Verbatim copy without pictures. Please print every entry as it stands.

• Supplied records
=== Begin Enclosure ===

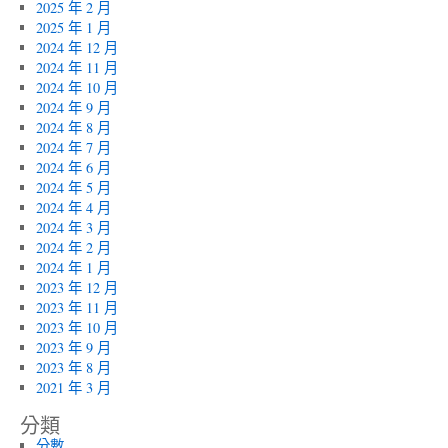
2025 年 2 月
2025 年 1 月
2024 年 12 月
2024 年 11 月
2024 年 10 月
2024 年 9 月
2024 年 8 月
2024 年 7 月
2024 年 6 月
2024 年 5 月
2024 年 4 月
2024 年 3 月
2024 年 2 月
2024 年 1 月
2023 年 12 月
2023 年 11 月
2023 年 10 月
2023 年 9 月
2023 年 8 月
2021 年 3 月
分類
分數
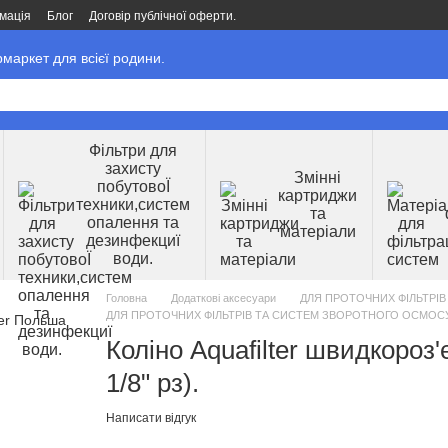
мація
Блог
Договір публічної оферти.
маркет для всієї родини.
Фільтри для
захисту
Змінні
побутовоЇ
картриджи
техники,систем
та
опалення та
матеріали
дезинфекциї
води.
Головна
Додаткові аксесуари
ДЛЯ ПРОТОЧНИХ ФІЛЬТРІ
ДЛЯ ПРОТОЧНИХ ФІЛЬТРІВ ТА СИСТЕМ ЗВОРОТНОГО ОСМОСУ. A
Коліно Aquafilter швидкороз'
1/8" рз).
Написати відгук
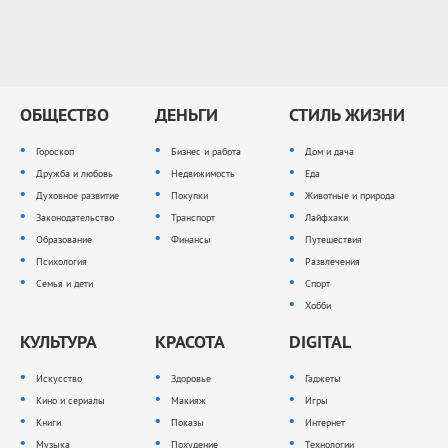
ОБЩЕСТВО
ДЕНЬГИ
СТИЛЬ ЖИЗНИ
Гороскоп
Бизнес и работа
Дом и дача
Дружба и любовь
Недвижимость
Еда
Духовное развитие
Покупки
Животные и природа
Законодательство
Транспорт
Лайфхаки
Образование
Финансы
Путешествия
Психология
Развлечения
Семья и дети
Спорт
Хобби
КУЛЬТУРА
КРАСОТА
DIGITAL
Искусство
Здоровье
Гаджеты
Кино и сериалы
Макияж
Игры
Книги
Показы
Интернет
Музыка
Похудение
Технологии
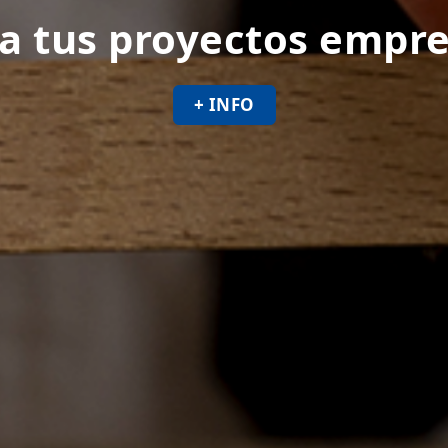
a tus proyectos empre
+ INFO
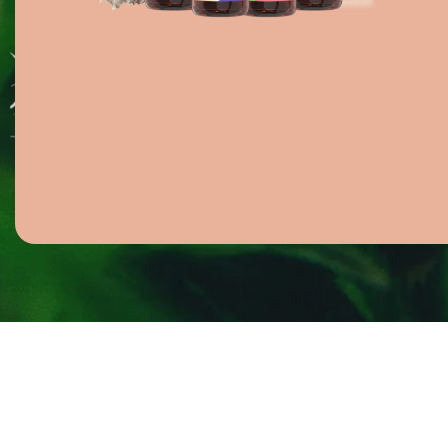
Bewährte Marke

=== End Enclosure ===

• Answer to the problem
2025 年 2 月
2025 年 1 月
2024 年 12 月
2024 年 11 月
2024 年 10 月
2024 年 9 月
2024 年 8 月
2024 年 7 月
2024 年 6 月
2024 年 5 月
2024 年 4 月
2024 年 3 月
2024 年 2 月
2024 年 1 月
2023 年 12 月
2023 年 11 月
2023 年 10 月
2023 年 9 月
2023 年 8 月
2021 年 3 月
分類
分數
мація
Блог
Договір публічної оферти.
маркет для всієї родини.
Фільтри для
захисту
Змінні
побутовоЇ
картриджи
техники,систем
та
опалення та
матеріали
дезинфекциї
води.
Головна
Додаткові аксесуари
ДЛЯ ПРОТОЧНИХ ФІЛЬТРІ
ДЛЯ ПРОТОЧНИХ ФІЛЬТРІВ ТА СИСТЕМ ЗВОРОТНОГО ОСМОСУ. A
Коліно Aquafilter швидкороз'
1/8" рз).
Написати відгук
ОБЩЕСТВО
ДЕНЬГИ
СТИЛЬ ЖИЗНИ
Гороскоп
Бизнес и работа
Дом и дача
Дружба и любовь
Недвижимость
Еда
Духовное развитие
Покупки
Животные и природа
Законодательство
Транспорт
Лайфхаки
Образование
Финансы
Путешествия
Психология
Развлечения
Семья и дети
Спорт
Хобби
КУЛЬТУРА
КРАСОТА
DIGITAL
Искусство
Здоровье
Гаджеты
Кино и сериалы
Макияж
Игры
Книги
Показы
Интернет
Музыка
Похудение
Технологии
a tus proyectos empre
+ INFO
Bewährte Marke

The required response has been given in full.